--- /dev/null
+From 8ef35c866f8862df074a49a93b0309725812dea8 Mon Sep 17 00:00:00 2001
+From: Theodore Ts'o <tytso@mit.edu>
+Date: Wed, 11 Apr 2018 15:23:56 -0400
+Subject: random: set up the NUMA crng instances after the CRNG is fully initialized
+
+From: Theodore Ts'o <tytso@mit.edu>
+
+commit 8ef35c866f8862df074a49a93b0309725812dea8 upstream.
+
+Until the primary_crng is fully initialized, don't initialize the NUMA
+crng nodes. Otherwise users of /dev/urandom on NUMA systems before
+the CRNG is fully initialized can get very bad quality randomness. Of
+course everyone should move to getrandom(2) where this won't be an
+issue, but there's a lot of legacy code out there. This related to
+CVE-2018-1108.
+
+Reported-by: Jann Horn <jannh@google.com>
+Fixes: 1e7f583af67b ("random: make /dev/urandom scalable for silly...")

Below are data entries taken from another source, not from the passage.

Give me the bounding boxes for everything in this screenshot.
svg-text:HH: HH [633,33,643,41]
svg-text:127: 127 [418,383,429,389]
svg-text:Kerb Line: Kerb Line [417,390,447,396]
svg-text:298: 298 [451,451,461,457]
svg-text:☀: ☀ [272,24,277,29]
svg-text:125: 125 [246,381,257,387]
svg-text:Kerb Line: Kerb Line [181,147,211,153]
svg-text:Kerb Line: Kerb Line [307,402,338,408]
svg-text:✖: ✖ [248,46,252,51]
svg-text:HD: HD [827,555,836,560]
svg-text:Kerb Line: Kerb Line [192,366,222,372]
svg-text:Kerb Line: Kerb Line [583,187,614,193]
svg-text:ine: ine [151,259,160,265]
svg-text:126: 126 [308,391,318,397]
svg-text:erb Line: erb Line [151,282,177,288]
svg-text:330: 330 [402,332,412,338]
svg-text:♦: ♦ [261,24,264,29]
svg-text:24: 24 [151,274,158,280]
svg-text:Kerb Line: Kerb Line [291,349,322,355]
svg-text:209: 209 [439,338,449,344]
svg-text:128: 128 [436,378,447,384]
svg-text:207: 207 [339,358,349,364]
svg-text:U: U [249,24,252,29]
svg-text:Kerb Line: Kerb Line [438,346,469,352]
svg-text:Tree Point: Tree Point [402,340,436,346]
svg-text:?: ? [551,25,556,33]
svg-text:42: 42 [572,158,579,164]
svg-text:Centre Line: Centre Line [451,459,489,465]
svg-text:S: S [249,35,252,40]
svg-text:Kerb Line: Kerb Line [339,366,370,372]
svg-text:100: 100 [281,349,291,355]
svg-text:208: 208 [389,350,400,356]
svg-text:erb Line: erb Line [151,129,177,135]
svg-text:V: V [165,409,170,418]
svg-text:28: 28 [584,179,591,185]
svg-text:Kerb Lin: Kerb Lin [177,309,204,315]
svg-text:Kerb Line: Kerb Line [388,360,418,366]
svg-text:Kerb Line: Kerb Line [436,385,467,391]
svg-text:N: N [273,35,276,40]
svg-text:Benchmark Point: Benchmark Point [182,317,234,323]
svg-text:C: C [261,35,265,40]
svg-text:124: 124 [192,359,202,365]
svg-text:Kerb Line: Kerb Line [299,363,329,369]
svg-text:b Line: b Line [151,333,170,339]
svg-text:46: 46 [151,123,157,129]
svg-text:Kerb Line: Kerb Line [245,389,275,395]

+Cc: stable@kernel.org # 4.8+
+Signed-off-by: Theodore Ts'o <tytso@mit.edu>
+Signed-off-by: Greg Kroah-Hartman <gregkh@linuxfoundation.org>
+
+---
+ drivers/char/random.c | 46 +++++++++++++++++++++++++++-------------------
+ 1 file changed, 27 insertions(+), 19 deletions(-)
+
+--- a/drivers/char/random.c
++++ b/drivers/char/random.c
+@@ -787,6 +787,32 @@ static void crng_initialize(struct crng_
+ crng->init_time = jiffies - CRNG_RESEED_INTERVAL - 1;
+ }
+
++#ifdef CONFIG_NUMA
++static void numa_crng_init(void)
++{
++ int i;
++ struct crng_state *crng;
++ struct crng_state **pool;
++
++ pool = kcalloc(nr_node_ids, sizeof(*pool), GFP_KERNEL|__GFP_NOFAIL);
++ for_each_online_node(i) {
++ crng = kmalloc_node(sizeof(struct crng_state),
++ GFP_KERNEL | __GFP_NOFAIL, i);
++ spin_lock_init(&crng->lock);
++ crng_initialize(crng);
++ pool[i] = crng;
++ }
++ mb();
++ if (cmpxchg(&crng_node_pool, NULL, pool)) {
++ for_each_node(i)
++ kfree(pool[i]);
++ kfree(pool);
++ }
++}
++#else
++static void numa_crng_init(void) {}
++#endif
++
+ /*
+ * crng_fast_load() can be called by code in the interrupt service
+ * path. So we can't afford to dilly-dally.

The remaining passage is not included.